A Primate's Memoir: A Neuroscientist's Unconventional Life Among the Baboons
- Author: Robert Sapolsky
- Language: English
- Subject: baboons
- Genre: Non-fiction
- Published: 2001
- Publisher: Simon and Schuster, Scribner
- Publication place: US
- Pages: 304
- ISBN: 978-1-4165-9036-1

= A Primate's Memoir =

2001 book by Robert Sapolsky

A Primate's Memoir: A Neuroscientist's Unconventional Life Among the Baboons is a 2001 book by the American biologist Robert Sapolsky. The book documents Sapolsky's years in Kenya studying baboons as a graduate student. The chapters alternate between describing observations of a troop of baboons and the wildly different culture in Africa that he is increasingly cognizant of. The book portrays an unconventional way of studying neurophysiology to determine the effects of stress on life expectancy.

The book was nominated for The Aventis Prizes for Science Books in 2002.

== Background ==
In his childhood Robert Sapolsky dreamed about living with silverback gorillas. By age 12, he was writing fan letters to primatologists. He attended John Dewey High School and, by that time, he was reading textbooks on the subject and teaching himself Swahili.

In 1978, Sapolsky received his B.A. in biological anthropology summa cum laude from Harvard University. He then went to Kenya to study the social behaviors of baboons in the wild. When the Uganda–Tanzania War broke out in the neighboring countries, Sapolsky decided to travel into Uganda to witness the war up close, later commenting that "I was twenty-one and wanted adventure. [...] I was behaving like a late-adolescent male primate."

After the initial year-and-a-half field study in Africa, he would return every summer for another twenty-five years to observe the same group of baboons, from the late 70s to the early 90s. He spent 8 to 10 hours a day for approximately four months each year recording the behaviors of these primates.

== Reception ==
The book received mostly positive reviews. Bob Nixon wrote in a review for the New York Times that "Sapolsky's earlier works, Why Zebras Don't Get Ulcers and The Trouble With Testosterone, established him as one of the finest natural history writers around. A Primate's Memoir consolidates that reputation while offering something more.
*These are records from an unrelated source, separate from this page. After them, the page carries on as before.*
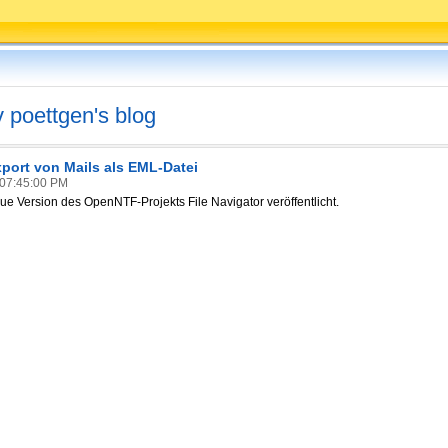
v poettgen's blog
port von Mails als EML-Datei
07:45:00 PM
e Version des OpenNTF-Projekts File Navigator veröffentlicht.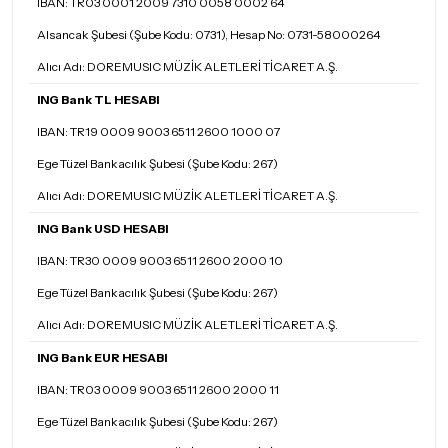
IBAN: TR03 0001 2009 7310 0058 0002 64
Alsancak Şubesi (Şube Kodu: 0731), Hesap No: 0731-58000264
Alıcı Adı: DOREMUSIC MÜZİK ALETLERİ TİCARET A.Ş.
ING Bank TL HESABI
IBAN: TR19 0009 9003 6511 2600 1000 07
Ege Tüzel Bankacılık Şubesi (Şube Kodu: 267)
Alıcı Adı: DOREMUSIC MÜZİK ALETLERİ TİCARET A.Ş.
ING Bank USD HESABI
IBAN: TR30 0009 9003 6511 2600 2000 10
Ege Tüzel Bankacılık Şubesi (Şube Kodu: 267)
Alıcı Adı: DOREMUSIC MÜZİK ALETLERİ TİCARET A.Ş.
ING Bank EUR HESABI
IBAN: TR03 0009 9003 6511 2600 2000 11
Ege Tüzel Bankacılık Şubesi (Şube Kodu: 267)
This time we are also treated to the nonfiction counterpart of a Bildungsroman, a portrait of the field biologist as a young man." He added: "Sapolsky has a bent for comedy that triumphs in quick, sly asides. Consider, for example, his introduction of a baboon baby he calls Obadiah: 'This was one weird-looking kid. He had a narrow head and long stringy hair that formed an elongated wing in the rear; he looked like a dissipated fin de siècle Viennese neurotic.'" He was also impressed by "sheer variety" of the stories told in the book.

Review by Publishers Weekly says that "Filled with cynicism and awe, passion and humor, this memoir is both an absorbing account of a young man's growing maturity and a tribute to the continent that, despite its troubles and extremes, held him in its thrall."

Kirkus reviews called the book "A wild and wondrous account, filled with passages so funny or so brilliant that the reader wants to grab someone by the arm and demand, “Hey, you just gotta listen to this.”"

Anna Moorhouse from the Journal of Young Investigators noted that "all of the primate characters described in this book are wonderfully well-drawn, and the reader at once falls in love with the baboons, just as Sapolsky did himself" and that Sapolsky wrote not only anecdotes about baboons but also dark sides of field research: "Underneath all the jokes, however, there is a darker undercurrent to the book that explores some of the more frustrating aspects of field biology and even some of the violent politics prevalent in East Africa at the time."